→ DIRECTIONS FOR THIS TASK: Which lines of the records below contain the word "para"? Show each one.

(Dataset entries)
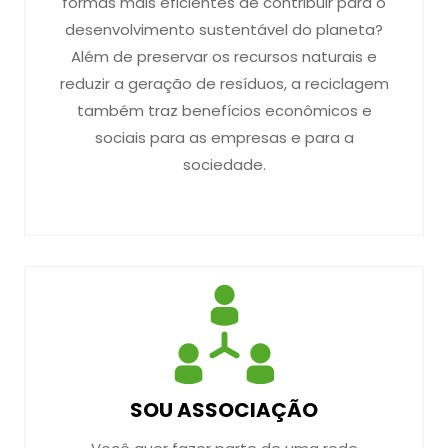
formas mais eficientes de contribuir para o
desenvolvimento sustentável do planeta?
Além de preservar os recursos naturais e
reduzir a geração de resíduos, a reciclagem
também traz benefícios econômicos e
sociais para as empresas e para a
sociedade.
SOU ASSOCIAÇÃO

→ PROBLEM SOLUTION:
formas mais eficientes de contribuir para o
sociais para as empresas e para a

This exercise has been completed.